Lillian A. Lewis

Lillian A. Lewis (1861-?) was the first African-American woman journalist in Boston.[1] She started her career in the 1880s with the Boston Advocate, a black community newspaper, and in the 1890s began writing for the Boston Herald. To disguise her gender, she used the pen name "Bert Islew".

Lillian A. Lewis
Lillian A. Lewis circa 1897
Born1861
Alma materBoston Normal School
OccupationJournalist

Early life and education

Lillian Alberta Lewis was born in 1861 in Boston. Her childhood home was a stop on the Underground Railroad, and it is thought that one of her parents was an escaped slave. She attended the Bowdoin Grammar School, Girls' High School, and Boston Normal School.[2][3]

Lewis was a gifted student with a literary bent. While still in high school, she took to writing and delivering lectures on subjects such as temperance, usually with a thread of humor running through them.
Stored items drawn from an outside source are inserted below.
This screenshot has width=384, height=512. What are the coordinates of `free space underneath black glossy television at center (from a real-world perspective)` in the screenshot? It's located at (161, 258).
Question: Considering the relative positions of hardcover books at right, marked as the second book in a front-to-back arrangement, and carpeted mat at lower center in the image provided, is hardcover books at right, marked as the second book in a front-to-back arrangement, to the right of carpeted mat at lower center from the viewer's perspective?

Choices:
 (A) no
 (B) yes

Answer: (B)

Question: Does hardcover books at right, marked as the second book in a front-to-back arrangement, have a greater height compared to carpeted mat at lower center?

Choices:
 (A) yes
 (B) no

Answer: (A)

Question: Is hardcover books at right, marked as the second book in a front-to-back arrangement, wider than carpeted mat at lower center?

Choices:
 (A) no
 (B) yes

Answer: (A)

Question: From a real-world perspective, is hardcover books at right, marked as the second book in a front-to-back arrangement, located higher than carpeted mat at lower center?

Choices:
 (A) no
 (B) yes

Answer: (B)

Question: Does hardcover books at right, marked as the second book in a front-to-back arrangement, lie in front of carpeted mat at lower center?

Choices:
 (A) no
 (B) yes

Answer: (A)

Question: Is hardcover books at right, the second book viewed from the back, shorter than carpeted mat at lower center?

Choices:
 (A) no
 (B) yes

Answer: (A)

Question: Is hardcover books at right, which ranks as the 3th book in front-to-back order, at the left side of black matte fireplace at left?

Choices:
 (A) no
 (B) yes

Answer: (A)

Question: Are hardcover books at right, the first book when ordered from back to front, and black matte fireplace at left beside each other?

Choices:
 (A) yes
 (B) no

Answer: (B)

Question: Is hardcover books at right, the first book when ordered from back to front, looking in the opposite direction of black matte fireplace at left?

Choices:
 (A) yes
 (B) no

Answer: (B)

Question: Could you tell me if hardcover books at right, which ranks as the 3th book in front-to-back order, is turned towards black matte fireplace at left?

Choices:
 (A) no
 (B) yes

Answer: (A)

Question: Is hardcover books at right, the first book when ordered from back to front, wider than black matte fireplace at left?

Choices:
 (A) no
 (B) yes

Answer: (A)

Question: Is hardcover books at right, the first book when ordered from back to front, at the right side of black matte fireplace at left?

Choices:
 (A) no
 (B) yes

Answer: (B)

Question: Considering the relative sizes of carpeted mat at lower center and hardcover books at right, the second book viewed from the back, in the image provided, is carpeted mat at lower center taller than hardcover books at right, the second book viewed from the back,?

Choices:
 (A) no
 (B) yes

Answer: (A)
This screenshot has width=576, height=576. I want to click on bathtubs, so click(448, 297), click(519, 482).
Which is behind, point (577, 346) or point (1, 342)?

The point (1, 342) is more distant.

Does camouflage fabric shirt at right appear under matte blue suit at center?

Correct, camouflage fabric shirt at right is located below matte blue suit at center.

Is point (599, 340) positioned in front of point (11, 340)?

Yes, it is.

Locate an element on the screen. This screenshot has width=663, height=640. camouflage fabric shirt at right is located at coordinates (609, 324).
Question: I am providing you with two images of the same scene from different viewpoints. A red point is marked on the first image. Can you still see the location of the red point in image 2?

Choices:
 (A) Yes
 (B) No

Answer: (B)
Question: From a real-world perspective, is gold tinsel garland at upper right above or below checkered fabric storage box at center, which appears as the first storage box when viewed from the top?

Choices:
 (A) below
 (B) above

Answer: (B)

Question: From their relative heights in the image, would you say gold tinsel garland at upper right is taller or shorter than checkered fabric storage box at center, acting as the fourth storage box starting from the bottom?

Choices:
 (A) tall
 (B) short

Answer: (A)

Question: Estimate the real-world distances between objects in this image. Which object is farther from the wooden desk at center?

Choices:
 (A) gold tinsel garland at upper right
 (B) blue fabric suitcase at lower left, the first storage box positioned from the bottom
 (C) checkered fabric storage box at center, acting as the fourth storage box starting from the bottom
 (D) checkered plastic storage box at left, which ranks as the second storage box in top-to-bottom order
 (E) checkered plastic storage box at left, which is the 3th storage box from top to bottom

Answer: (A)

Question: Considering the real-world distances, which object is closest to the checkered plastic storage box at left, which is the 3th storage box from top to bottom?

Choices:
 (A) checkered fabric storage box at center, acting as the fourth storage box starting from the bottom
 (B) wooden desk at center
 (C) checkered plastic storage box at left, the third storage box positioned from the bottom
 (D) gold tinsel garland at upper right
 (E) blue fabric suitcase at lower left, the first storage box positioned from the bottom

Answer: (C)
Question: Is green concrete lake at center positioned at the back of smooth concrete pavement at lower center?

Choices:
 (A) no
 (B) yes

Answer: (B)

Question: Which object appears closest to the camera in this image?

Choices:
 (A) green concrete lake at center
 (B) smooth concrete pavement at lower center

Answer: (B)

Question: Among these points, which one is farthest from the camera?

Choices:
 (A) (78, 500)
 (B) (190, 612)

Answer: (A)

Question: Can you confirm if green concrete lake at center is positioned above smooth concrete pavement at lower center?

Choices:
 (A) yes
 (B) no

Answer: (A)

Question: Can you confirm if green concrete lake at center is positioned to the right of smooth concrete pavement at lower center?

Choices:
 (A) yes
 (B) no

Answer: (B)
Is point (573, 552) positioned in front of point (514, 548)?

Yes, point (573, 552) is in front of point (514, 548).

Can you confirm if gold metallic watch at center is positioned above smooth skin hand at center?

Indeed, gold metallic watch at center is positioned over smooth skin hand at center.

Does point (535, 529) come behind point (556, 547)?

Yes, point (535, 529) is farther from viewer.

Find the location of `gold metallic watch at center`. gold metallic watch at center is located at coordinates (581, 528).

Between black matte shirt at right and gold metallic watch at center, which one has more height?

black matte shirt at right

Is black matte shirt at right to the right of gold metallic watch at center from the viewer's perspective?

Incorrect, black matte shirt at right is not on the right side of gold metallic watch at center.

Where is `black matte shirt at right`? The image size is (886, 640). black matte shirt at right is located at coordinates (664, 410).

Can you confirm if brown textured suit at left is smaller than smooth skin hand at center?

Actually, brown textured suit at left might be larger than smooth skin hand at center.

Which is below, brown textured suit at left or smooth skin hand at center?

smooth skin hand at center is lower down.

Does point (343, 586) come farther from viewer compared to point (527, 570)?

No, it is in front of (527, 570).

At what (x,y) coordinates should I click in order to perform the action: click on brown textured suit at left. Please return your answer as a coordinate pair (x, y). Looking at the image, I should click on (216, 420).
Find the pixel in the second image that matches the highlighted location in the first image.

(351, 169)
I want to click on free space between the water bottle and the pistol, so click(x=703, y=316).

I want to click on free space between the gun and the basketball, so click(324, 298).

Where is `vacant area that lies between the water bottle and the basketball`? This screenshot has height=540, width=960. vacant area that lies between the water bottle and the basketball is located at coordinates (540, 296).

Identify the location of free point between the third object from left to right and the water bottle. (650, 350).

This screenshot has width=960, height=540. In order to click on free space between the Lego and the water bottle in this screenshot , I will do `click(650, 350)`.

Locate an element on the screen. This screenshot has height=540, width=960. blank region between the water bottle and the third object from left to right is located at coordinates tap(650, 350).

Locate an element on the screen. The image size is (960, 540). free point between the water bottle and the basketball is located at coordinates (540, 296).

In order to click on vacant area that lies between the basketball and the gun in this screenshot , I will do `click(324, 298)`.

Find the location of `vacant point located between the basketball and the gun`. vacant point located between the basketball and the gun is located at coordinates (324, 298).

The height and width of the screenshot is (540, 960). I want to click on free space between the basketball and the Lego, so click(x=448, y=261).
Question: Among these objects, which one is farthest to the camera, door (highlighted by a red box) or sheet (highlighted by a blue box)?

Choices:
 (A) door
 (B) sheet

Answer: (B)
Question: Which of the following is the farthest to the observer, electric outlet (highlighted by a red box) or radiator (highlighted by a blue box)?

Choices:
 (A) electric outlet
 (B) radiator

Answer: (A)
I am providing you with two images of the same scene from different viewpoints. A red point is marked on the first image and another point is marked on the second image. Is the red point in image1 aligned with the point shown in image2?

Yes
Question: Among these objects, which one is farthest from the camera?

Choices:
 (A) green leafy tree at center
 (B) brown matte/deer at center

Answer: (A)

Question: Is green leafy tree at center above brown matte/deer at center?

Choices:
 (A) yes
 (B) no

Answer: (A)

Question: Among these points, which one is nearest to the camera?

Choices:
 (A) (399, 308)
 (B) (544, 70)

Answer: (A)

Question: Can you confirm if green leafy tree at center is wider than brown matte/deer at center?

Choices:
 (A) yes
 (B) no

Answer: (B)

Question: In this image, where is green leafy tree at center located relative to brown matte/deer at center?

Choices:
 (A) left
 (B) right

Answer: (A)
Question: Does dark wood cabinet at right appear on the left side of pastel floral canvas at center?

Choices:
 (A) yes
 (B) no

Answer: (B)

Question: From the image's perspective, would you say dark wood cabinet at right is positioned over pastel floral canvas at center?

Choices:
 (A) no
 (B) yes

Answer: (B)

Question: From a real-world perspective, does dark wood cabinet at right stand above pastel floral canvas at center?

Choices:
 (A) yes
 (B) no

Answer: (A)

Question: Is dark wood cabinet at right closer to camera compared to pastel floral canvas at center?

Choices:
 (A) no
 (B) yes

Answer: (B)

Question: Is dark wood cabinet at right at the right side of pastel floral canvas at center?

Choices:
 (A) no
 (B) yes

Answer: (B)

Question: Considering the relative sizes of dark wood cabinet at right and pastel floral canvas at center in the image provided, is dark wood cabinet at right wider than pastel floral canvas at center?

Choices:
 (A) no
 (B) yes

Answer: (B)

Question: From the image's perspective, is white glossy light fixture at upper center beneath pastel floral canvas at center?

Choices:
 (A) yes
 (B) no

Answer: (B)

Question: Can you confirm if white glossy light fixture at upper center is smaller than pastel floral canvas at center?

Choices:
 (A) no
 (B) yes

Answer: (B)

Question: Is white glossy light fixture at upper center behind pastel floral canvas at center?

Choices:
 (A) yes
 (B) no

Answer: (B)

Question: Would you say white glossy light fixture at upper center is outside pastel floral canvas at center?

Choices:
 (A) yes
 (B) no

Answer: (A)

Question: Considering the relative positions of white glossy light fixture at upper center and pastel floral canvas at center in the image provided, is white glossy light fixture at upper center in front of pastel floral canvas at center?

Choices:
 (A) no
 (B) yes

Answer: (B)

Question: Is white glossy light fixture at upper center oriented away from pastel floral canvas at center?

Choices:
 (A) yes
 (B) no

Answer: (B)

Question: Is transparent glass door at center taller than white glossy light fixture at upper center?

One lecture that was especially popular was "The Mantle of the Church Covereth a Multitude of Humbugs," which poked fun at pious hypocrisy.[4]

Career

Lewis began writing for the Boston Advocate in 1889, using the pen name "Bert Islew" to disguise her gender. ("Islew" is an anagram of "Lewis".) That same year, she made headlines when she was admitted to the New England Woman's Press Association.[5] Sales had been flagging when Lewis joined the Advocate, and her popular society column, They Say, is credited with saving the paper.[4][6] She also contributed to the Richmond Planet and a monthly magazine called Our Women and Children, as well as writing short stories and contributing to various journals.[3] She was one of the few African-American columnists active during the 19th century.[7] Monroe Alpheus Majors wrote of Lewis's work in 1893, "Her pen, as the sword, is ever drawn in defense of her race, and those who have had the honor of crossing weapons with her generally retire from the combat feeling that they have been vigorously fought."[8]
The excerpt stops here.